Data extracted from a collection
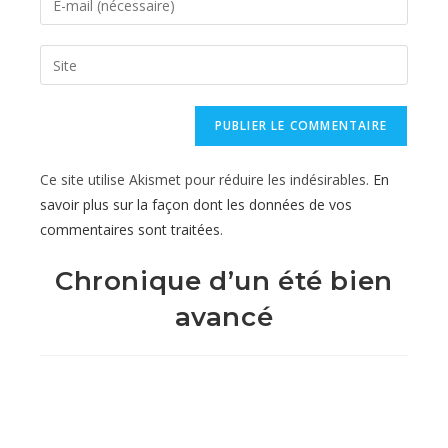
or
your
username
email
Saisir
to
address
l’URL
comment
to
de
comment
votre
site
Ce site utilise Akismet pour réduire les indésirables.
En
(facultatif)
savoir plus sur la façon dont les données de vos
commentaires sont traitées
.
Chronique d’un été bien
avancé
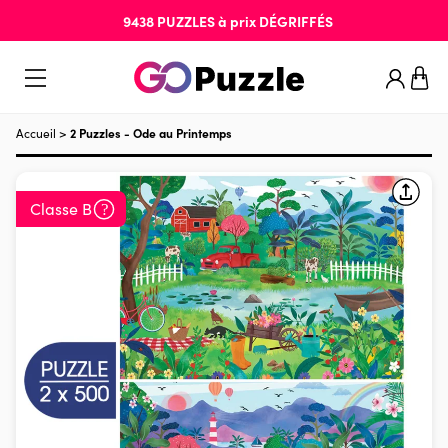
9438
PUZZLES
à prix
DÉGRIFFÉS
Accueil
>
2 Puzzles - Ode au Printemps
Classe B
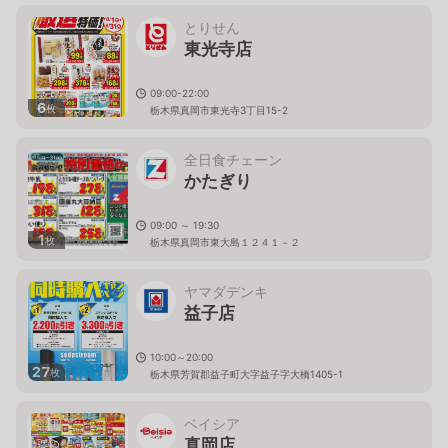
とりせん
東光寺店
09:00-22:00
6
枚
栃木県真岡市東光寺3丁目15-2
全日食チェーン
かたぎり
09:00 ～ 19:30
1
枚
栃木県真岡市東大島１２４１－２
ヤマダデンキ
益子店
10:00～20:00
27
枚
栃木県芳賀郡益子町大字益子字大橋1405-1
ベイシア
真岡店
...
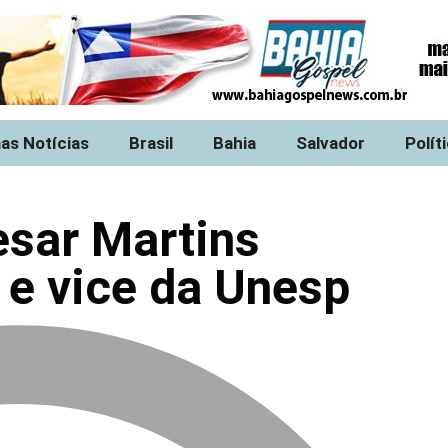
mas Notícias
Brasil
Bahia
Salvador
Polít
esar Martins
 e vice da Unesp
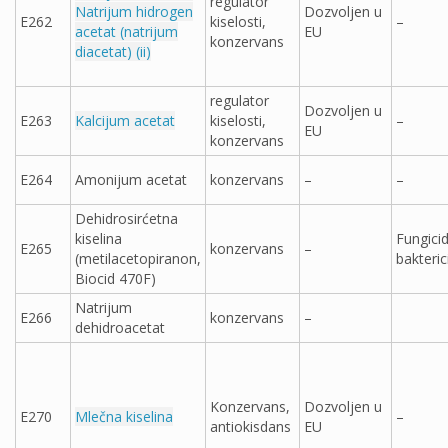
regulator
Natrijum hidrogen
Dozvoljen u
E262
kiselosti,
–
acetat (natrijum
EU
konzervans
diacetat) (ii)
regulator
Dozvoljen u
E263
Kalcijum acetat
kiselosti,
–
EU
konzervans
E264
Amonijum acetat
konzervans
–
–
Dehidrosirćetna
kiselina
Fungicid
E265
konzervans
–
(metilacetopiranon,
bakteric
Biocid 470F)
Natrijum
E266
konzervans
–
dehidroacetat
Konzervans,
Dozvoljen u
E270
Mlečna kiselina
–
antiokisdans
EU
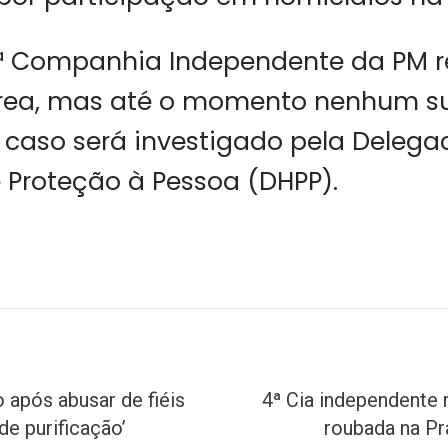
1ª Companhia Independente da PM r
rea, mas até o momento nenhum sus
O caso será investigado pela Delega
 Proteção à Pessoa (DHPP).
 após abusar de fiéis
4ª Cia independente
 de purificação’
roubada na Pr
==
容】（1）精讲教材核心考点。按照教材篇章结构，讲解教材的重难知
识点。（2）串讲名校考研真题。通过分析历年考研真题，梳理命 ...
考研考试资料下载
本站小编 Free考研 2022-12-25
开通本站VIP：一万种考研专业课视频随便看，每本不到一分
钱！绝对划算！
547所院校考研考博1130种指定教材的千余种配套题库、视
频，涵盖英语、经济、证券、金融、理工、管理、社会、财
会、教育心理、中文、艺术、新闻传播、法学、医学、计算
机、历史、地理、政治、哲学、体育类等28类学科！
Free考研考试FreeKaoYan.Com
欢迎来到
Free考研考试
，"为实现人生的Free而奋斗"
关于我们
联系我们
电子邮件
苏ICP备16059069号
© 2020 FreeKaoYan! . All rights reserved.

## Work request
Although the records above contain pictures, the copy must not; set down exactly the lines from the one with "diacetat) (ii)" up to and including the one with "roubada na Pr".

## The answer
diacetat) (ii)
regulator
Dozvoljen u
E263
Kalcijum acetat
kiselosti,
–
EU
konzervans
E264
Amonijum acetat
konzervans
–
–
Dehidrosirćetna
kiselina
Fungicid
E265
konzervans
–
(metilacetopiranon,
bakteric
Biocid 470F)
Natrijum
E266
konzervans
–
dehidroacetat
Konzervans,
Dozvoljen u
E270
Mlečna kiselina
–
antiokisdans
EU
1ª Companhia Independente da PM r
rea, mas até o momento nenhum sus
O caso será investigado pela Delega
 Proteção à Pessoa (DHPP).
 após abusar de fiéis
4ª Cia independente
 de purificação’
roubada na Pr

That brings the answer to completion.